Élevage porcin
La production porcine risque de s’essouffler
«Une année charnière», c’est ainsi que les représentants de la filière qualifient 2026. La consommation de viande porcine continue de croître. Avec 98 % d’autosuffisance, elle réalise même l'un des meilleurs scores en souveraineté alimentaire. Mais des nuages approchent.
«Une année charnière», c’est ainsi que les représentants de la filière qualifient 2026. La consommation de viande porcine continue de croître. Avec 98 % d’autosuffisance, elle réalise même l'un des meilleurs scores en souveraineté alimentaire. Mais des nuages approchent.
Avec une progression de 2,6 % ces douze derniers mois, la viande de porc est, avec la volaille, la plus consommée en France, avec plus de 31 kg par habitant et par an. C’est un produit considéré comme l'un des plus abordables par les consommateurs : 9 € le kilo pour la viande fraîche, 13 € pour la charcuterie en moyenne. Et les prix ont encore baissé de plus de 1 % en 2025. Derrière cette reprise se fait jour un autre phénomène : le marché est déséquilibré. Les volumes de consommation sont en hausse mais les résultats de l’industrie sont en baisse. La France exporte des pièces boudées par les Français, mais doit importer des pièces nobles, notamment des jambons. «Il faudrait des porcs à six pattes», souligne Charles de Kervenoaël, représentant les entreprises françaises de charcuterie-traiteur (FICT). Ces importations de pièces nobles et de produits transformés, essentiellement d’Espagne et d’Italie, augmentent les coûts des entreprises de transformation. Près d’un quart d’entre elles sont déficitaires faute de pouvoir répercuter ces coûts au consommateur. Au marché du cadran de Plérin, les éleveurs font grise mine. Les cours ont baissé de 11 % depuis 2024 pour se maintenir à 1,42 € le kg. Les éleveurs perdent 20 à 25 € par porc.

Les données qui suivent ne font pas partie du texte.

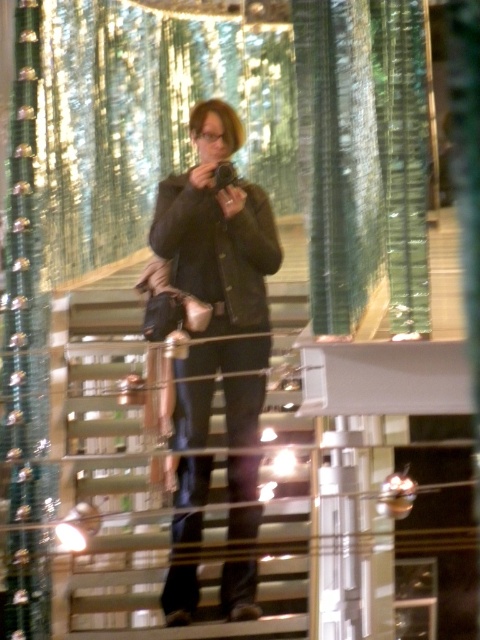 Based on the photo, between metallic silver stairwell at center and matte black jacket at center, which one has more height?

matte black jacket at center is taller.

Is metallic silver stairwell at center wider than matte black jacket at center?

No.

Locate an element on the screen. Image resolution: width=480 pixels, height=640 pixels. metallic silver stairwell at center is located at coordinates (164, 493). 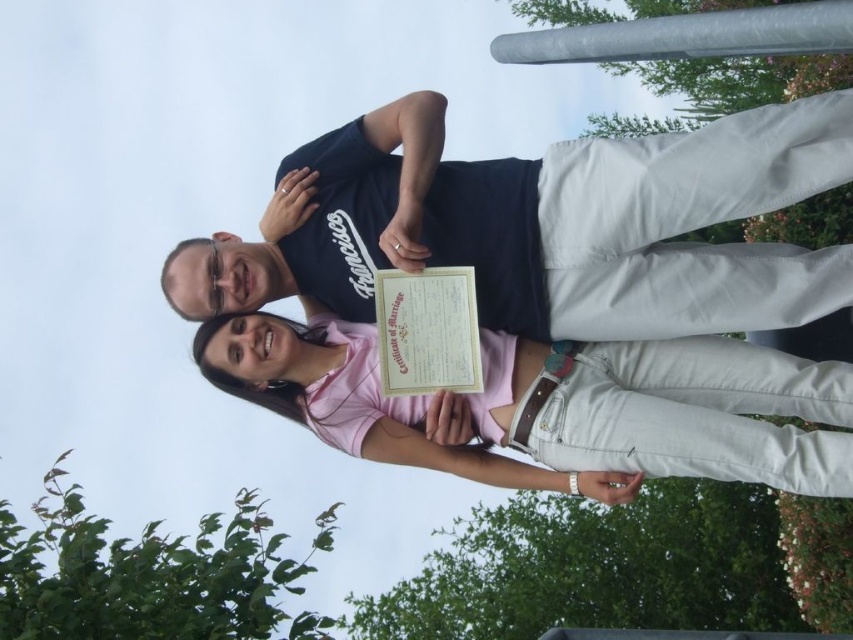 Question: Which point is closer to the camera?

Choices:
 (A) pink cotton shirt at center
 (B) dark blue t-shirt at center

Answer: (A)

Question: Is dark blue t-shirt at center to the left of yellow paper certificate at center from the viewer's perspective?

Choices:
 (A) yes
 (B) no

Answer: (A)

Question: Which point appears farthest from the camera in this image?

Choices:
 (A) (648, 371)
 (B) (433, 301)
 (C) (585, 240)

Answer: (A)

Question: Which point is closer to the camera taking this photo?

Choices:
 (A) [x=825, y=120]
 (B) [x=724, y=428]

Answer: (A)

Question: Does dark blue t-shirt at center appear under yellow paper certificate at center?

Choices:
 (A) no
 (B) yes

Answer: (A)

Question: Is dark blue t-shirt at center to the right of yellow paper certificate at center from the viewer's perspective?

Choices:
 (A) no
 (B) yes

Answer: (A) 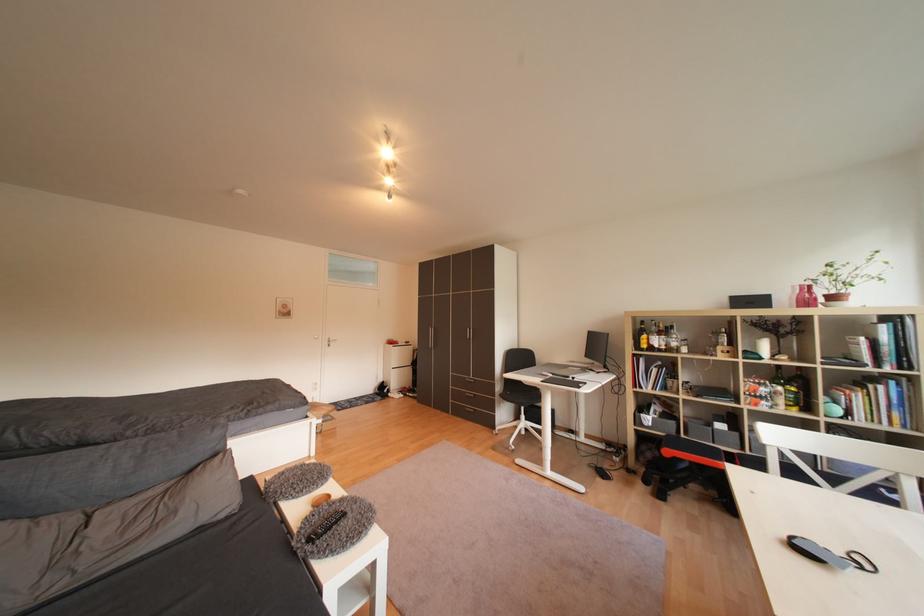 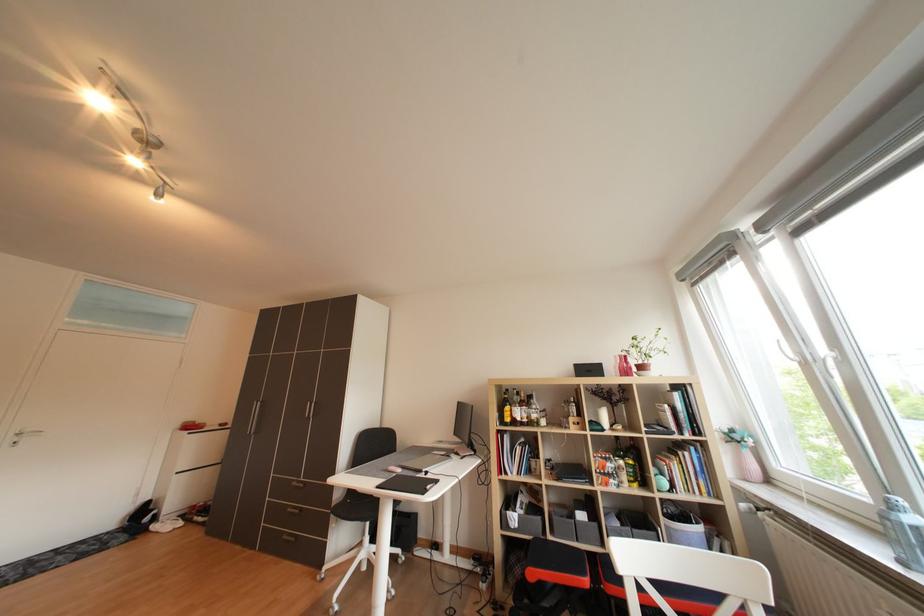 In a continuous first-person perspective shot, in which direction is the camera moving?

The cameraman moved toward right, forward. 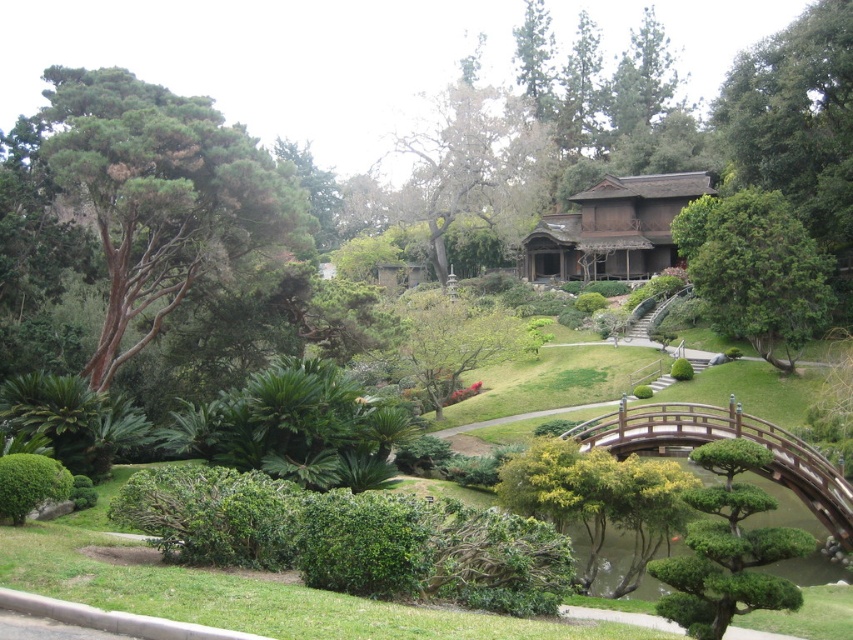 You are standing in the garden and want to reach the point at coordinates point (761, 232). If you can walk 150 feet in 5 minutes, how long will it take you to reach the point?

The point (761, 232) is 135.49 feet away. Since you can walk 150 feet in 5 minutes, it will take approximately 4.5 minutes to reach the point. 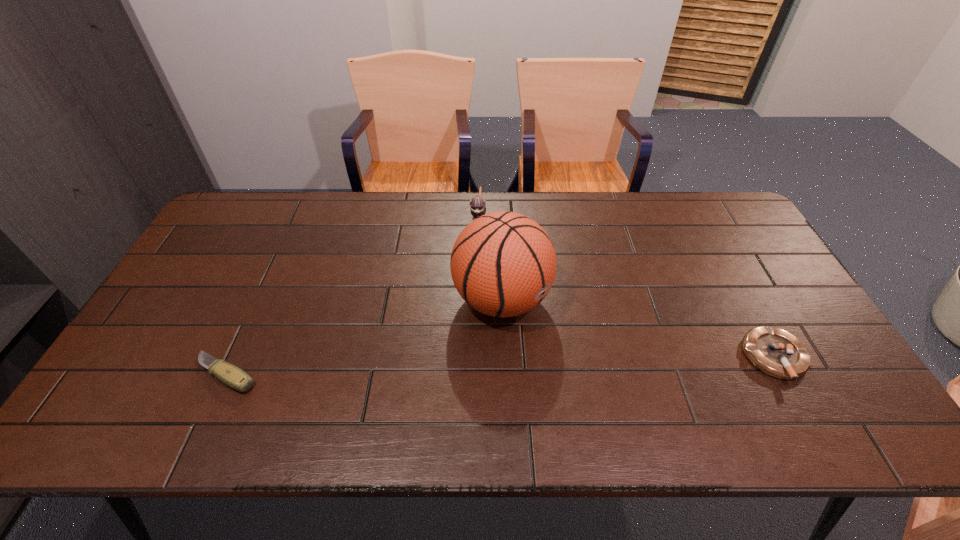 Locate an element on the screen. empty space that is in between the ashtray and the leftmost object is located at coordinates (501, 366).

Where is `vacant region between the rightmost object and the farthest object`? vacant region between the rightmost object and the farthest object is located at coordinates (627, 286).

Identify the location of object that is the third closest one to the leftmost object. (777, 353).

This screenshot has width=960, height=540. What are the coordinates of `object that is the third closest to the kitten` in the screenshot? It's located at (777, 353).

The image size is (960, 540). Find the location of `vacant space that satisfies the following two spatial constraints: 1. on the back side of the rightmost object; 2. on the left side of the shortest object`. vacant space that satisfies the following two spatial constraints: 1. on the back side of the rightmost object; 2. on the left side of the shortest object is located at coordinates (235, 357).

I want to click on vacant point that satisfies the following two spatial constraints: 1. on the back side of the basketball; 2. on the left side of the shortest object, so click(261, 299).

Locate an element on the screen. vacant region that satisfies the following two spatial constraints: 1. on the back side of the second tallest object; 2. on the right side of the shortest object is located at coordinates (300, 216).

Where is `vacant space that satisfies the following two spatial constraints: 1. on the back side of the leftmost object; 2. on the right side of the tallest object`? vacant space that satisfies the following two spatial constraints: 1. on the back side of the leftmost object; 2. on the right side of the tallest object is located at coordinates (261, 299). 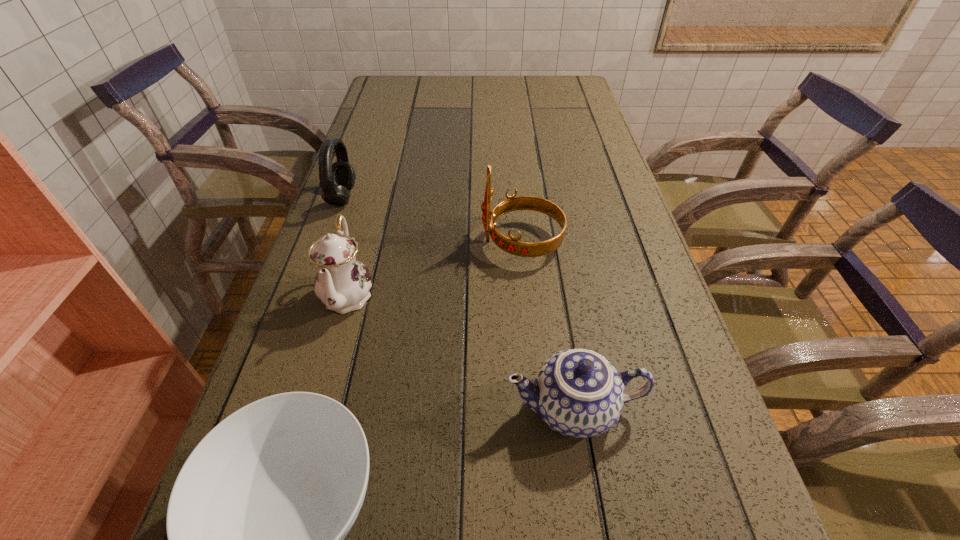 Find the location of `vacant space situated 0.090m from the spout of the rightmost chinaware`. vacant space situated 0.090m from the spout of the rightmost chinaware is located at coordinates (451, 408).

Image resolution: width=960 pixels, height=540 pixels. What are the coordinates of `blank area located from the spout of the rightmost chinaware` in the screenshot? It's located at (415, 408).

Where is `chinaware present at the left edge`? Image resolution: width=960 pixels, height=540 pixels. chinaware present at the left edge is located at coordinates (342, 283).

At what (x,y) coordinates should I click in order to perform the action: click on headset that is positioned at the left edge. Please return your answer as a coordinate pair (x, y). This screenshot has height=540, width=960. Looking at the image, I should click on pyautogui.click(x=337, y=179).

Image resolution: width=960 pixels, height=540 pixels. I want to click on object situated at the right edge, so click(x=578, y=393).

This screenshot has width=960, height=540. I want to click on vacant area at the far edge, so click(x=476, y=79).

In the image, there is a desktop. Where is `vacant space at the left edge`? This screenshot has height=540, width=960. vacant space at the left edge is located at coordinates (309, 277).

The image size is (960, 540). What are the coordinates of `free location at the right edge of the desktop` in the screenshot? It's located at (597, 283).

Locate an element on the screen. The image size is (960, 540). vacant space at the far left corner of the desktop is located at coordinates (383, 96).

The image size is (960, 540). Identify the location of free space at the far right corner. (558, 97). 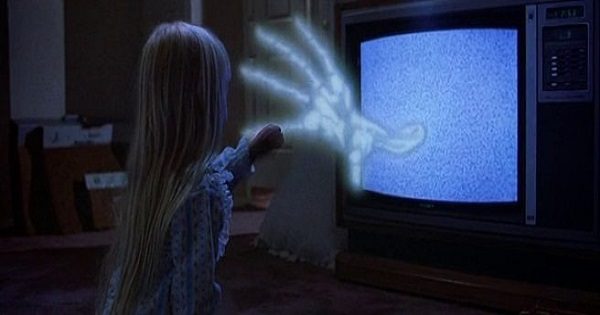 The height and width of the screenshot is (315, 600). Find the location of `dark wooden tiles`. dark wooden tiles is located at coordinates (74, 173), (104, 202), (30, 180). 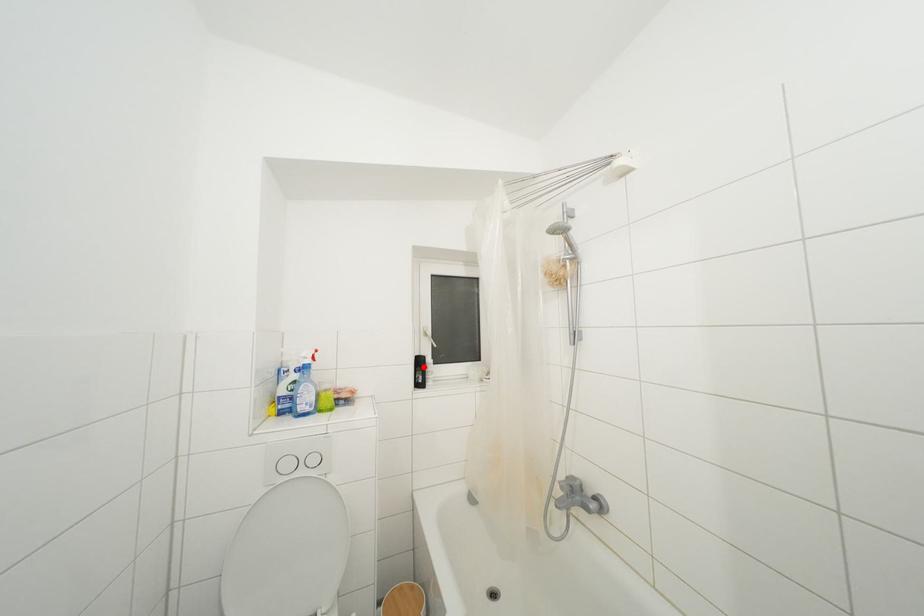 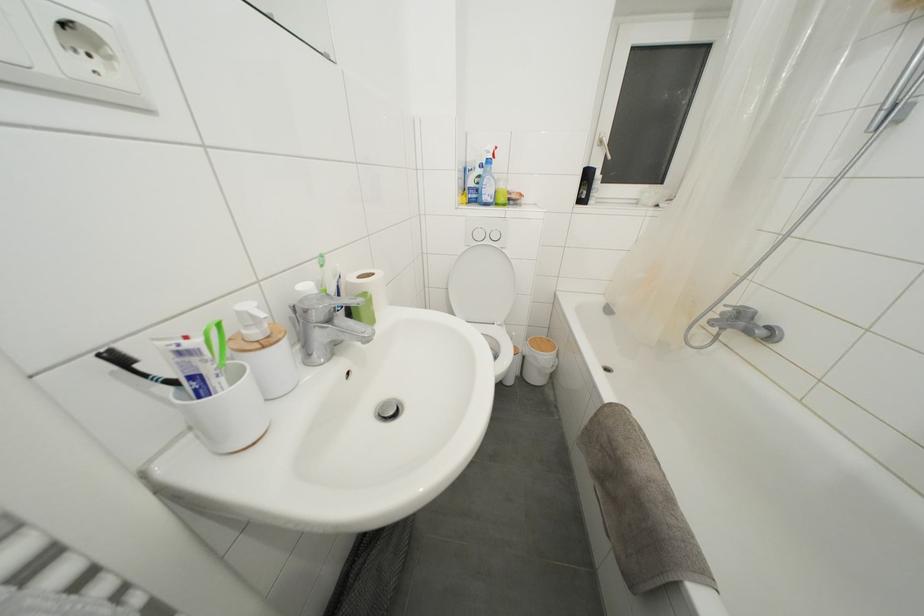 Question: I am providing you with two images of the same scene from different viewpoints. In image1, a red point is highlighted. Considering the same 3D point in image2, which of the following is correct?

Choices:
 (A) It is closer
 (B) It is farther

Answer: (A) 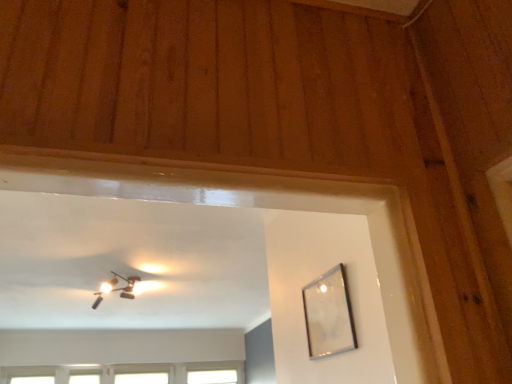 Question: Would you say clear glass window at lower center, acting as the 3th window starting from the left, is to the left or to the right of clear glass picture frame at upper right in the picture?

Choices:
 (A) left
 (B) right

Answer: (A)

Question: From the image's perspective, is clear glass window at lower center, the second window from the right, located above or below clear glass picture frame at upper right?

Choices:
 (A) below
 (B) above

Answer: (A)

Question: Which is nearer to the white glass window at upper center, which ranks as the fourth window in left-to-right order?

Choices:
 (A) matte black fixture at upper center
 (B) clear glass window at lower center, acting as the 3th window starting from the left
 (C) clear glass picture frame at upper right
 (D) transparent glass window at lower left, marked as the fourth window in a right-to-left arrangement
 (E) transparent glass window at lower left, the 2th window when ordered from left to right

Answer: (B)

Question: Estimate the real-world distances between objects in this image. Which object is farther from the transparent glass window at lower left, the 2th window when ordered from left to right?

Choices:
 (A) clear glass picture frame at upper right
 (B) clear glass window at lower center, acting as the 3th window starting from the left
 (C) transparent glass window at lower left, marked as the fourth window in a right-to-left arrangement
 (D) white glass window at upper center, which ranks as the fourth window in left-to-right order
 (E) matte black fixture at upper center

Answer: (A) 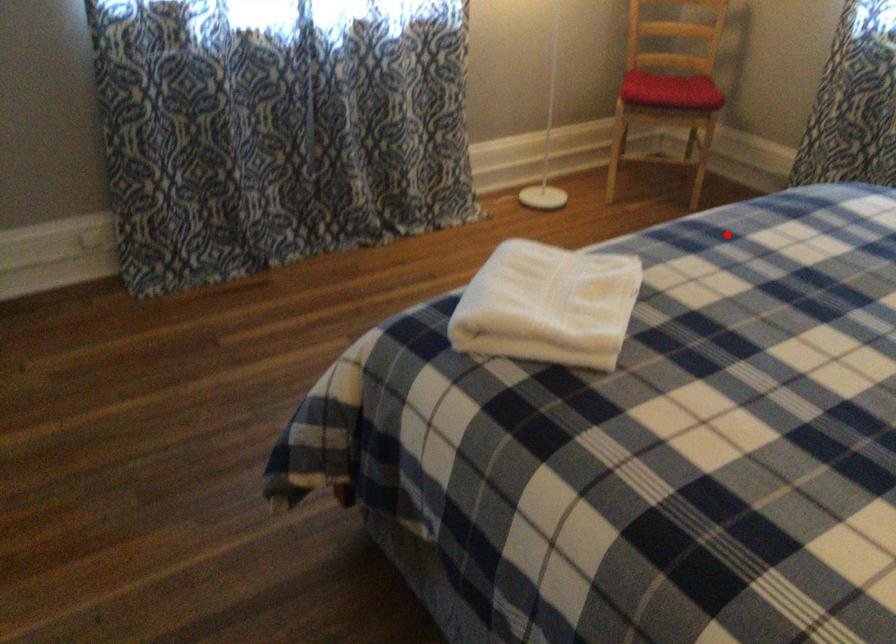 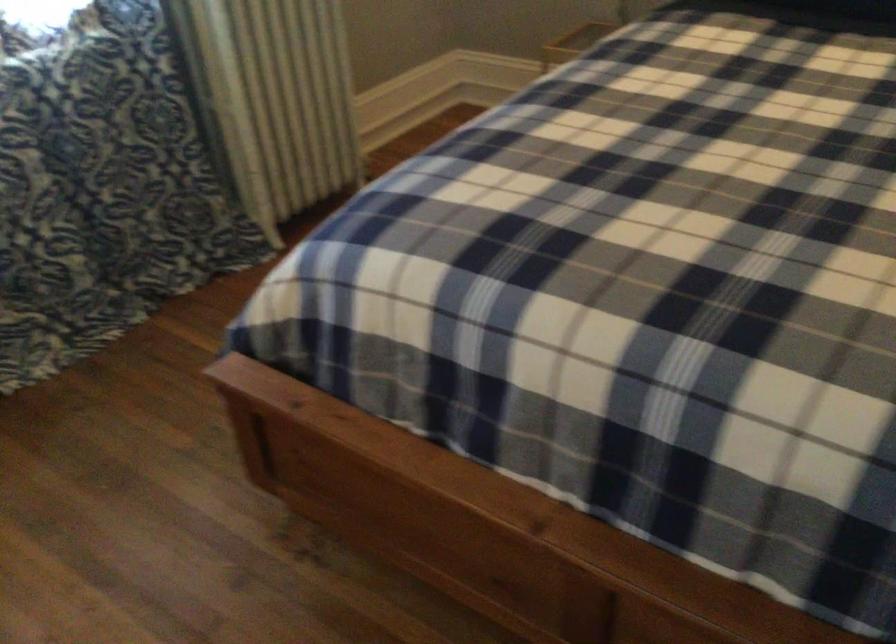 Question: A red point is marked in image1. In image2, is the corresponding 3D point closer to the camera or farther? Reply with the corresponding letter.

Choices:
 (A) The corresponding 3D point is closer.
 (B) The corresponding 3D point is farther.

Answer: (A) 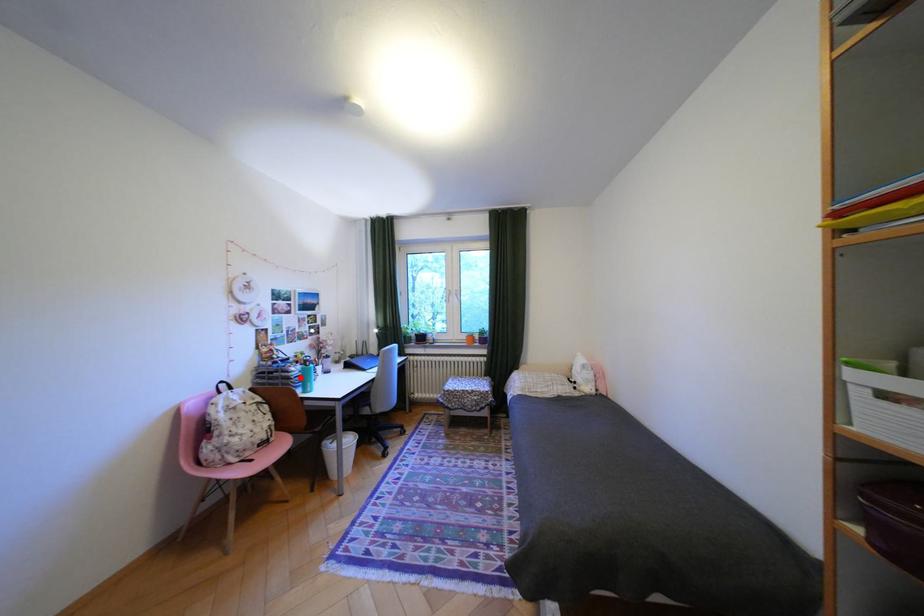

«Pour les jeunes éleveurs qui s’installent et doivent investir, la situation est catastrophique», précise François Valy, président de la Fédération nationale porcine. La baisse des cours s’explique en partie par les tergiversations sur les taxes mises en place par la Chine. Elles sont aujourd’hui fixées à 9,8 % sur les importations européennes après avoir atteint 60 % en 2025. «Le marché chinois est très compliqué, c’est la pagaille», explique Anne Richard, directrice de l’interprofession Inaporc. Mais la principale raison de la baisse des cours est l’arrivée de la fièvre porcine en Espagne. Celle-ci exporte la moitié de sa production vers des marchés porteurs comme le Japon ou Taïwan qui ont rapidement fermé leurs portes au porc espagnol. Ces surplus se sont retrouvés en Europe et les cours se sont effondrés.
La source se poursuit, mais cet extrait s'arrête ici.